_TASK REQUIREMENTS_
Answer with the exact lines of the following material from the one containing "Not every patch" through the one containing "wait. Rushing everything", both end lines included.

[SOURCE MATERIAL — start]

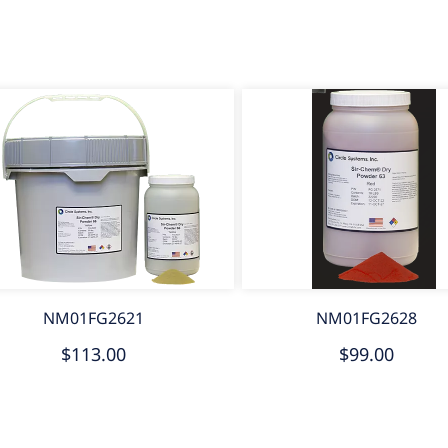
NM01FG2621
NM01FG2628
$113.00
$99.00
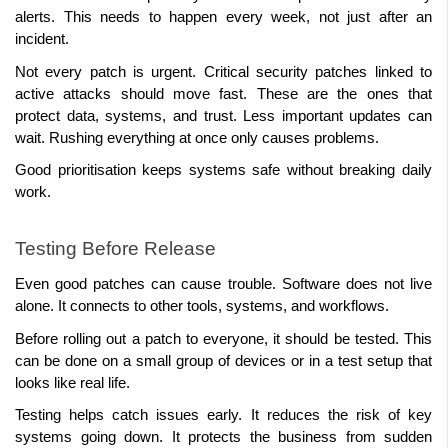
alerts. This needs to happen every week, not just after an 
incident.
Not every patch is urgent. Critical security patches linked to 
active attacks should move fast. These are the ones that 
protect data, systems, and trust. Less important updates can 
wait. Rushing everything at once only causes problems.
Good prioritisation keeps systems safe without breaking daily 
work.
Testing Before Release
Even good patches can cause trouble. Software does not live 
alone. It connects to other tools, systems, and workflows.
Before rolling out a patch to everyone, it should be tested. This 
can be done on a small group of devices or in a test setup that 
looks like real life.
Testing helps catch issues early. It reduces the risk of key 
systems going down. It protects the business from sudden 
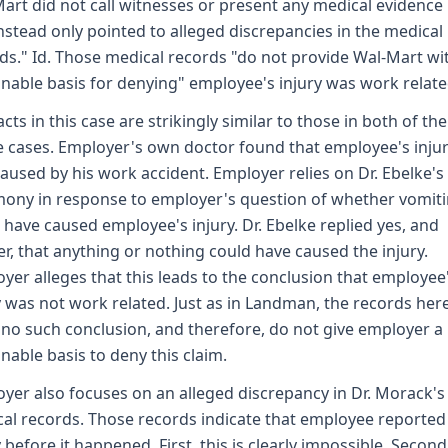
art did not call witnesses or present any medical evidence . 
nstead only pointed to alleged discrepancies in the medical
ds." Id. Those medical records "do not provide Wal-Mart wi
nable basis for denying" employee's injury was work related
acts in this case are strikingly similar to those in both of the
 cases. Employer's own doctor found that employee's inju
aused by his work accident. Employer relies on Dr. Ebelke's
mony in response to employer's question of whether vomit
 have caused employee's injury. Dr. Ebelke replied yes, and
er, that anything or nothing could have caused the injury.
yer alleges that this leads to the conclusion that employee
y was not work related. Just as in Landman, the records her
no such conclusion, and therefore, do not give employer a
nable basis to deny this claim.
yer also focuses on an alleged discrepancy in Dr. Morack's
al records. Those records indicate that employee reported
y before it happened. First, this is clearly impossible. Second,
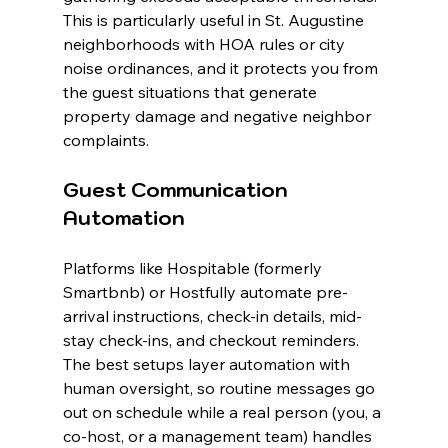
This is particularly useful in St. Augustine 
neighborhoods with HOA rules or city 
noise ordinances, and it protects you from 
the guest situations that generate 
property damage and negative neighbor 
complaints.
Guest Communication 
Automation
Platforms like Hospitable (formerly 
Smartbnb) or Hostfully automate pre-
arrival instructions, check-in details, mid-
stay check-ins, and checkout reminders. 
The best setups layer automation with 
human oversight, so routine messages go 
out on schedule while a real person (you, a 
co-host, or a management team) handles 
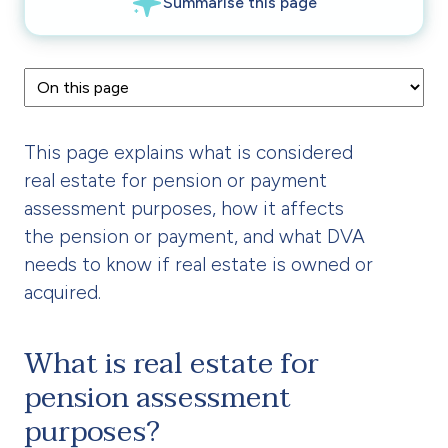
This page explains what is considered
real estate for pension or payment
assessment purposes, how it affects
the pension or payment, and what DVA
needs to know if real estate is owned or
acquired.
What is real estate for
pension assessment
purposes?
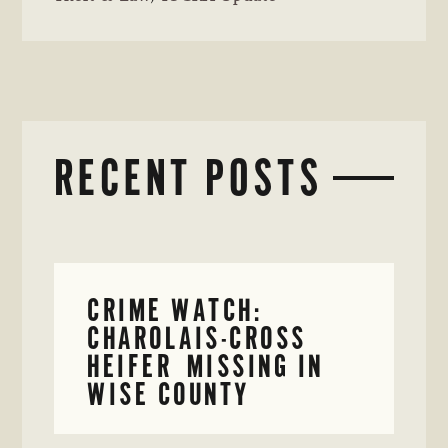
RECENT POSTS
CRIME WATCH:
CHAROLAIS-CROSS
HEIFER MISSING IN
WISE COUNTY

[SOURCE MATERIAL — finish]

_COMPLETED TASK_
Not every patch is urgent. Critical security patches linked to 
active attacks should move fast. These are the ones that 
protect data, systems, and trust. Less important updates can 
wait. Rushing everything at once only causes problems.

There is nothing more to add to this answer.